WHAT TO WORK ON - Could you copy every record below exactly as it stands?

= = = = = = =

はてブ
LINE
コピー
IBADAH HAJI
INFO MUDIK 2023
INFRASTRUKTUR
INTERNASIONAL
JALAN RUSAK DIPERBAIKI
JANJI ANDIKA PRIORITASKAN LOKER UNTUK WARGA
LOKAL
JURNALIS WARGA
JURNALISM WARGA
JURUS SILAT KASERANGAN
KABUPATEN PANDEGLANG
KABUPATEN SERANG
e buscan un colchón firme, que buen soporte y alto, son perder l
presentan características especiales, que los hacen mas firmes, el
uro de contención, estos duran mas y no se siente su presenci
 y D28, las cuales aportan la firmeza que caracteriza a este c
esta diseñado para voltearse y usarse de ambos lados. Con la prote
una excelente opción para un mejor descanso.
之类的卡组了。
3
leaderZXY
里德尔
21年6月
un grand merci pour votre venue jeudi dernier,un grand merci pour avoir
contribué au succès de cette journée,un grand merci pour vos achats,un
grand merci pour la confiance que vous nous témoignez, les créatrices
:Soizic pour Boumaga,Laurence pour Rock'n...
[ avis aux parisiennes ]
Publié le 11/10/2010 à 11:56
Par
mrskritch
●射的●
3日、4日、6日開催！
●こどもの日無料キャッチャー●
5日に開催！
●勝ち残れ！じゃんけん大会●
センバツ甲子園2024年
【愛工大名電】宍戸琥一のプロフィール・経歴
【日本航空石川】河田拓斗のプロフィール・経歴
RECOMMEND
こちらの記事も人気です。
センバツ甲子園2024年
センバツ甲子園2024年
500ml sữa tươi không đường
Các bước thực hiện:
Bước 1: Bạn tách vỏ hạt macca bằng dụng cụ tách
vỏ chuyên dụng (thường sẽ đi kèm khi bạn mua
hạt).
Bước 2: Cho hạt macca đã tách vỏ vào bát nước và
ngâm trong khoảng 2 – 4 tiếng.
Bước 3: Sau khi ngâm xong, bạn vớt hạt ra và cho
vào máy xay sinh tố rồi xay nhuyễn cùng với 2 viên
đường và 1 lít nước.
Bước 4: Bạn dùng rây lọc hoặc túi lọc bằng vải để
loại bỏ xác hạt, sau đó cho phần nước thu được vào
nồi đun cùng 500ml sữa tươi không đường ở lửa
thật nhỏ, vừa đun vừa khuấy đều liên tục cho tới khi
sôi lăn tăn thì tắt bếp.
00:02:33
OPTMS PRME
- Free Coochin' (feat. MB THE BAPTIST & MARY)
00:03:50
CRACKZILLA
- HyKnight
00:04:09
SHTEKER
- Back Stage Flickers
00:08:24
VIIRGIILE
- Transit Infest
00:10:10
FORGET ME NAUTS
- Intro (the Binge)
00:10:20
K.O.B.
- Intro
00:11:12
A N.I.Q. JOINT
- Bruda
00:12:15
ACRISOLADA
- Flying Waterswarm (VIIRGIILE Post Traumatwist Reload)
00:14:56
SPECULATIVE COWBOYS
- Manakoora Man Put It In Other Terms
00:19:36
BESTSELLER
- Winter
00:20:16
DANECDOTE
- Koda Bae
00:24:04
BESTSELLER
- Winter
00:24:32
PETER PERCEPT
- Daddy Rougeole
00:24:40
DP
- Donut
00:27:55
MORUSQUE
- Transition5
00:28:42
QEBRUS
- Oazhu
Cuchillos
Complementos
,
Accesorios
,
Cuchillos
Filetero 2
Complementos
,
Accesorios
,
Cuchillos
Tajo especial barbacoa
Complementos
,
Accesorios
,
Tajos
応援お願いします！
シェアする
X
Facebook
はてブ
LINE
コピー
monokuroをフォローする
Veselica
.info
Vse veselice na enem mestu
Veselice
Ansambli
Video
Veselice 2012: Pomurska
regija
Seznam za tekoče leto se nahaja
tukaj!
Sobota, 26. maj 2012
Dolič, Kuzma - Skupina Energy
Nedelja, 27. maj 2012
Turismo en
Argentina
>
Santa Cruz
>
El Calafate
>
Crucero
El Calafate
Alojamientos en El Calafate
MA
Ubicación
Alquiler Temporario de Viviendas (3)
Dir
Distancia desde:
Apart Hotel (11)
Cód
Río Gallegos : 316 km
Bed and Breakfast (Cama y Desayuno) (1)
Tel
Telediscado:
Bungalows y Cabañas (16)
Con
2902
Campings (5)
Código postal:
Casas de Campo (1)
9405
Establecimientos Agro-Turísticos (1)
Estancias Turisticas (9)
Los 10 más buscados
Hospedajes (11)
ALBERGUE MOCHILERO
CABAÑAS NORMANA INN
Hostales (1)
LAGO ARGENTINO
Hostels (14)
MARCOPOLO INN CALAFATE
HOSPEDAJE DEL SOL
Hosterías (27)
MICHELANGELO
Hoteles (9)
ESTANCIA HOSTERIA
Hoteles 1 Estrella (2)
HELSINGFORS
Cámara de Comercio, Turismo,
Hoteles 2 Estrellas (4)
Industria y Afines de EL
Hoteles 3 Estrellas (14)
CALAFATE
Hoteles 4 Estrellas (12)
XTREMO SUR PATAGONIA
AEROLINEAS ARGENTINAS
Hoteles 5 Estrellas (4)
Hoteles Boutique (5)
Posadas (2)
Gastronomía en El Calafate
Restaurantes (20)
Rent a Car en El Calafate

= = = = = = =

SOLVED EXERCISE -
はてブ
LINE
コピー
IBADAH HAJI
INFO MUDIK 2023
INFRASTRUKTUR
INTERNASIONAL
JALAN RUSAK DIPERBAIKI
JANJI ANDIKA PRIORITASKAN LOKER UNTUK WARGA
LOKAL
JURNALIS WARGA
JURNALISM WARGA
JURUS SILAT KASERANGAN
KABUPATEN PANDEGLANG
KABUPATEN SERANG
e buscan un colchón firme, que buen soporte y alto, son perder l
presentan características especiales, que los hacen mas firmes, el
uro de contención, estos duran mas y no se siente su presenci
 y D28, las cuales aportan la firmeza que caracteriza a este c
esta diseñado para voltearse y usarse de ambos lados. Con la prote
una excelente opción para un mejor descanso.
之类的卡组了。
3
leaderZXY
里德尔
21年6月
un grand merci pour votre venue jeudi dernier,un grand merci pour avoir
contribué au succès de cette journée,un grand merci pour vos achats,un
grand merci pour la confiance que vous nous témoignez, les créatrices
:Soizic pour Boumaga,Laurence pour Rock'n...
[ avis aux parisiennes ]
Publié le 11/10/2010 à 11:56
Par
mrskritch
●射的●
3日、4日、6日開催！
●こどもの日無料キャッチャー●
5日に開催！
●勝ち残れ！じゃんけん大会●
センバツ甲子園2024年
【愛工大名電】宍戸琥一のプロフィール・経歴
【日本航空石川】河田拓斗のプロフィール・経歴
RECOMMEND
こちらの記事も人気です。
センバツ甲子園2024年
センバツ甲子園2024年
500ml sữa tươi không đường
Các bước thực hiện:
Bước 1: Bạn tách vỏ hạt macca bằng dụng cụ tách
vỏ chuyên dụng (thường sẽ đi kèm khi bạn mua
hạt).
Bước 2: Cho hạt macca đã tách vỏ vào bát nước và
ngâm trong khoảng 2 – 4 tiếng.
Bước 3: Sau khi ngâm xong, bạn vớt hạt ra và cho
vào máy xay sinh tố rồi xay nhuyễn cùng với 2 viên
đường và 1 lít nước.
Bước 4: Bạn dùng rây lọc hoặc túi lọc bằng vải để
loại bỏ xác hạt, sau đó cho phần nước thu được vào
nồi đun cùng 500ml sữa tươi không đường ở lửa
thật nhỏ, vừa đun vừa khuấy đều liên tục cho tới khi
sôi lăn tăn thì tắt bếp.
00:02:33
OPTMS PRME
- Free Coochin' (feat. MB THE BAPTIST & MARY)
00:03:50
CRACKZILLA
- HyKnight
00:04:09
SHTEKER
- Back Stage Flickers
00:08:24
VIIRGIILE
- Transit Infest
00:10:10
FORGET ME NAUTS
- Intro (the Binge)
00:10:20
K.O.B.
- Intro
00:11:12
A N.I.Q. JOINT
- Bruda
00:12:15
ACRISOLADA
- Flying Waterswarm (VIIRGIILE Post Traumatwist Reload)
00:14:56
SPECULATIVE COWBOYS
- Manakoora Man Put It In Other Terms
00:19:36
BESTSELLER
- Winter
00:20:16
DANECDOTE
- Koda Bae
00:24:04
BESTSELLER
- Winter
00:24:32
PETER PERCEPT
- Daddy Rougeole
00:24:40
DP
- Donut
00:27:55
MORUSQUE
- Transition5
00:28:42
QEBRUS
- Oazhu
Cuchillos
Complementos
,
Accesorios
,
Cuchillos
Filetero 2
Complementos
,
Accesorios
,
Cuchillos
Tajo especial barbacoa
Complementos
,
Accesorios
,
Tajos
応援お願いします！
シェアする
X
Facebook
はてブ
LINE
コピー
monokuroをフォローする
Veselica
.info
Vse veselice na enem mestu
Veselice
Ansambli
Video
Veselice 2012: Pomurska
regija
Seznam za tekoče leto se nahaja
tukaj!
Sobota, 26. maj 2012
Dolič, Kuzma - Skupina Energy
Nedelja, 27. maj 2012
Turismo en
Argentina
>
Santa Cruz
>
El Calafate
>
Crucero
El Calafate
Alojamientos en El Calafate
MA
Ubicación
Alquiler Temporario de Viviendas (3)
Dir
Distancia desde:
Apart Hotel (11)
Cód
Río Gallegos : 316 km
Bed and Breakfast (Cama y Desayuno) (1)
Tel
Telediscado:
Bungalows y Cabañas (16)
Con
2902
Campings (5)
Código postal:
Casas de Campo (1)
9405
Establecimientos Agro-Turísticos (1)
Estancias Turisticas (9)
Los 10 más buscados
Hospedajes (11)
ALBERGUE MOCHILERO
CABAÑAS NORMANA INN
Hostales (1)
LAGO ARGENTINO
Hostels (14)
MARCOPOLO INN CALAFATE
HOSPEDAJE DEL SOL
Hosterías (27)
MICHELANGELO
Hoteles (9)
ESTANCIA HOSTERIA
Hoteles 1 Estrella (2)
HELSINGFORS
Cámara de Comercio, Turismo,
Hoteles 2 Estrellas (4)
Industria y Afines de EL
Hoteles 3 Estrellas (14)
CALAFATE
Hoteles 4 Estrellas (12)
XTREMO SUR PATAGONIA
AEROLINEAS ARGENTINAS
Hoteles 5 Estrellas (4)
Hoteles Boutique (5)
Posadas (2)
Gastronomía en El Calafate
Restaurantes (20)
Rent a Car en El Calafate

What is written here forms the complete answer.